20-Jährige Frau aus Marl verletzt bei schweren Verkehrsunfall mit zwei getötete Personen auf der A 2

Wie berichtet war die A 2 wegen eines schweren Verkehrsunfalls zwischen den Anschlussstelle Henrichenburg und dem Kreuz Dortmund-Nordwest zeitweilig gesperrt. Die 20-Jährige aus Marl kam mit einem Rettungswagen zur stationären Behandlung in ein Krankenhaus. Nach derzeitigen Erkenntnissen fuhr der Fahrer eines Sattelzuges, ein 27-Jähriger aus der Ukraine, auf dem rechten Fahrstreifen. Plötzlich scherte vor kurz ihm ein Pkw ein. Bedingt hierdurch musste er stark abbremsen. Dann gab es einen starken Stoß von hinten. Durch die Wucht des Aufpralls wurde sein Sattelzug auf den PKW, den Opel Corsa einer 35-Jährigen aus Gladbeck, gedrückt. Hierdurch wurde der Corsa unter einen davor stehenden Sattelzug eines 54-Jährigen aus den Niederlanden gedrückt. Diese wiederum prallte dabei seitlich gegen einen Peugeot Boxer. Die Fahrerin eines weiteren Opel Corsa, eine 20-Jährige aus Marl, bemerkte den Unfall offenbar rechtzeitig und bremste.

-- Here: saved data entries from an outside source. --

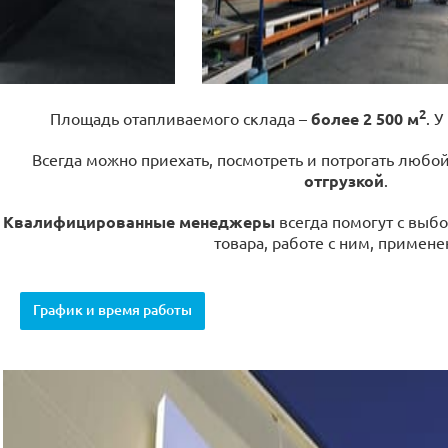
2
Площадь отапливаемого склада –
более 2 500 м
. У
Всегда можно приехать, посмотреть и потрогать любо
отгрузкой
.
Квалифицированные менеджеры
всегда помогут с выбо
товара, работе с ним, примене
График и время работы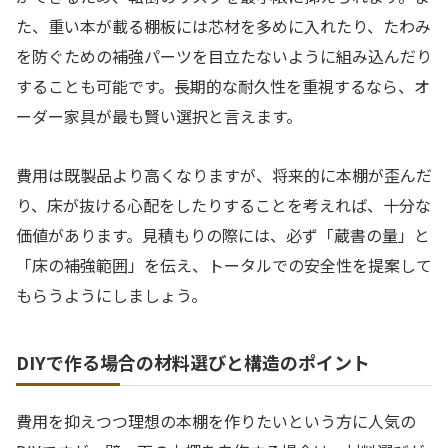
た、重い本が載る棚板には芯材を多めに入れたり、たわみ
を防ぐための補強パーツを目立たないように組み込んだり
することも可能です。長期的な耐久性を重視するなら、オ
ーダー家具が最も賢い選択と言えます。
費用は既製品より高くなりますが、将来的に本棚が歪んだ
り、床が抜ける心配をしたりすることを考えれば、十分な
価値があります。見積もりの際には、必ず「蔵書の量」と
「床の補強範囲」を伝え、トータルでの安全性を提案して
もらうようにしましょう。
DIYで作る場合の材料選びと構造のポイント
費用を抑えつつ理想の本棚を作りたいという方に人気の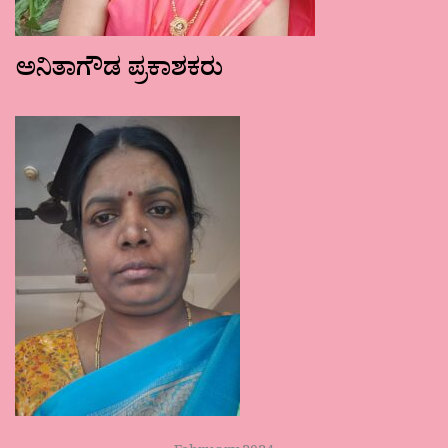
ಅನಿತಾಗೌಡ ಪ್ರಕಾಶಕರು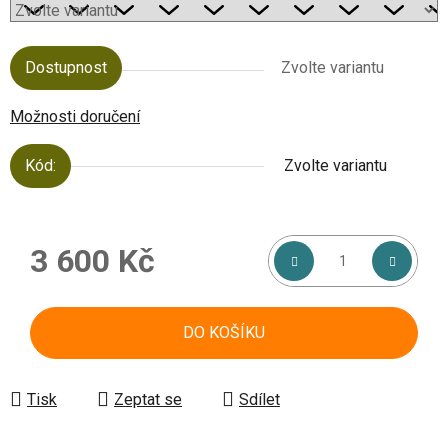
Dostupnost
Zvolte variantu
Možnosti doručení
Kód:
Zvolte variantu
3 600 Kč
Měrná cena:
DO KOŠÍKU
Tisk
Zeptat se
Sdílet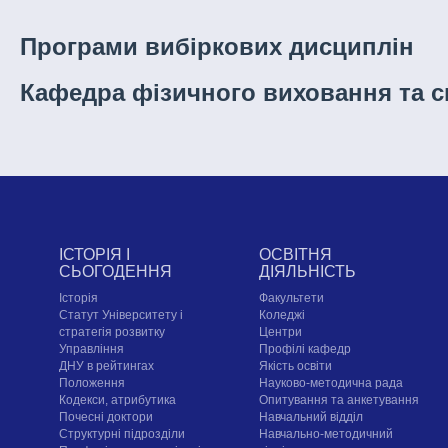
Програми вибіркових дисциплін
Кафедра фізичного виховання та с
ІСТОРІЯ І
ОСВІТНЯ
СЬОГОДЕННЯ
ДІЯЛЬНІСТЬ
Історія
Факультети
Статут Університету і
Коледжі
стратегія розвитку
Центри
Управління
Профілі кафедр
ДНУ в рейтингах
Якість освіти
Положення
Науково-методична рада
Кодекси, атрибутика
Опитування та анкетування
Почесні доктори
Навчальний відділ
Структурні підрозділи
Навчально-методичний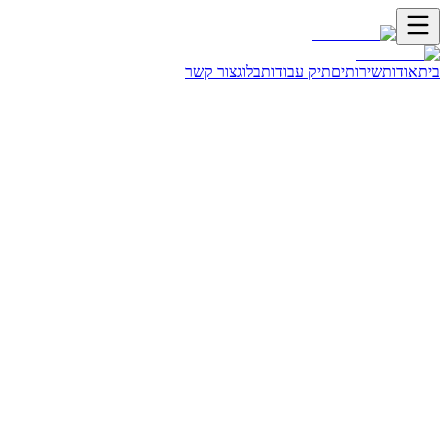
בית
אודות
שירותים
תיק עבודות
בלוג
צור קשר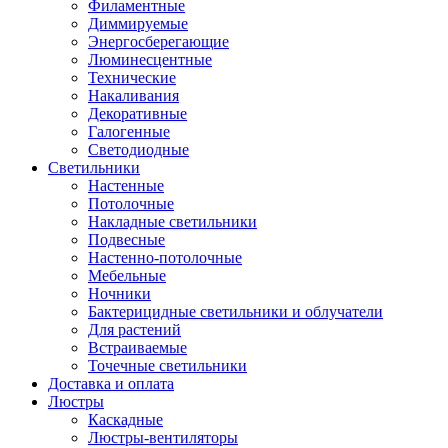
Филаментные
Диммируемые
Энергосберегающие
Люминесцентные
Технические
Накаливания
Декоративные
Галогенные
Светодиодные
Светильники
Настенные
Потолочные
Накладные светильники
Подвесные
Настенно-потолочные
Мебельные
Ночники
Бактерицидные светильники и облучатели
Для растений
Встраиваемые
Точечные светильники
Доставка и оплата
Люстры
Каскадные
Люстры-вентиляторы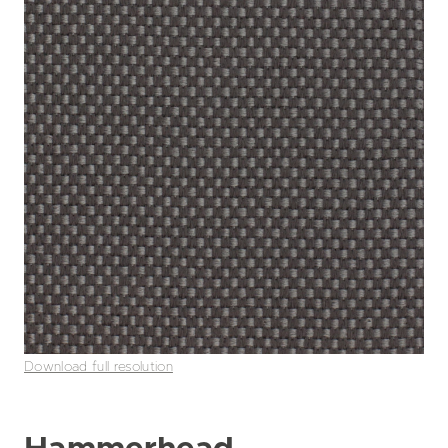
Download full resolution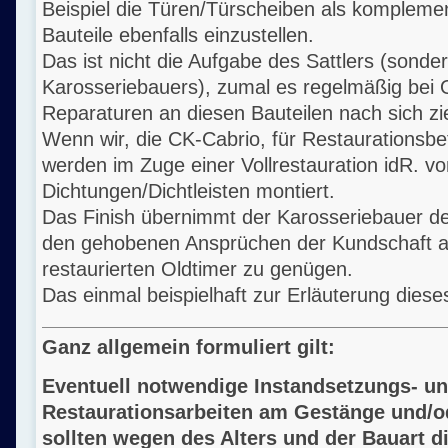
Beispiel die Türen/Türscheiben als kompleme
Bauteile ebenfalls einzustellen.
Das ist nicht die Aufgabe des Sattlers (sonde
Karosseriebauers), zumal es regelmäßig bei 
Reparaturen an diesen Bauteilen nach sich zi
Wenn wir, die CK-Cabrio, für Restaurationsbe
werden im Zuge einer Vollrestauration idR. vo
Dichtungen/Dichtleisten montiert.
Das Finish übernimmt der Karosseriebauer d
den gehobenen Ansprüchen der Kundschaft a
restaurierten Oldtimer zu genügen.
Das einmal beispielhaft zur Erläuterung dies
Ganz allgemein formuliert gilt:
Eventuell notwendige Instandsetzungs- u
Restaurationsarbeiten am Gestänge und/o
sollten wegen des Alters und der Bauart d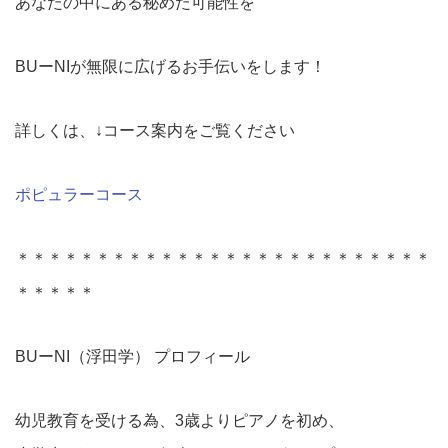
あなたの中にある秘めた可能性を
BUーNIが無限に広げるお手伝いをします！
詳しくは、↓コース案内をご覧ください
ポピュラーコース
＊＊＊＊＊＊＊＊＊＊＊＊＊＊＊＊＊＊＊＊＊＊＊＊＊＊
＊＊＊＊＊
BUーNI（浮田学） プロフィール
幼児教育を受ける為、3歳よりピアノを初め、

Der Fahrer eines nachfolgenden Sattzelzuges, ein 57-Jähriger aus Bochum, konnte den ersten Ermittlungen zufolge jedoch nicht mehr rechtzeitig bremsen, wich jedoch nach rechts aus. Dabei prallte er noch auf das Heck des Corsas, der dadurch nach links geschleudert wurde. Im weiteren Verlauf stieß das Führerhaus des Sattelzuges gegen die Ladefläche des Sattelzuges des Ukrainers. Das Gespann kam rechts von der Fahrbahn ab und blieb zwischen Lärmschutzwand und Lkw schließlich zum Stehen.

Die 35-Jährige aus Gladbeck und der 57-Jährige aus Bochum erlagen noch an der Unfallstelle ihren Verletzungen. Die 20-Jährige aus Marl kam mit einem Rettungswagen zur stationären Behandlung in ein Krankenhaus. Der Fahrer aus Niederlanden, sowie der 27-Jährige aus der Ukraine kamen zur ambulanten Behandlung in Krankenhäuser.

Den Sachschaden schätzt die Polizei mittlerweile auf circa 142.300 Euro.

Die A 2 war in Fahrtrichtung Dortmund zeitweilig voll gesperrt. Ab 13.15 Uhr konnte der Verkehr einstreifig an der Unfallstelle vorbeifahren. Gegen 20.34 Uhr wurde der Verkehr wieder komplett freigegeben. Es kam zu mehrere Kilometern Stau.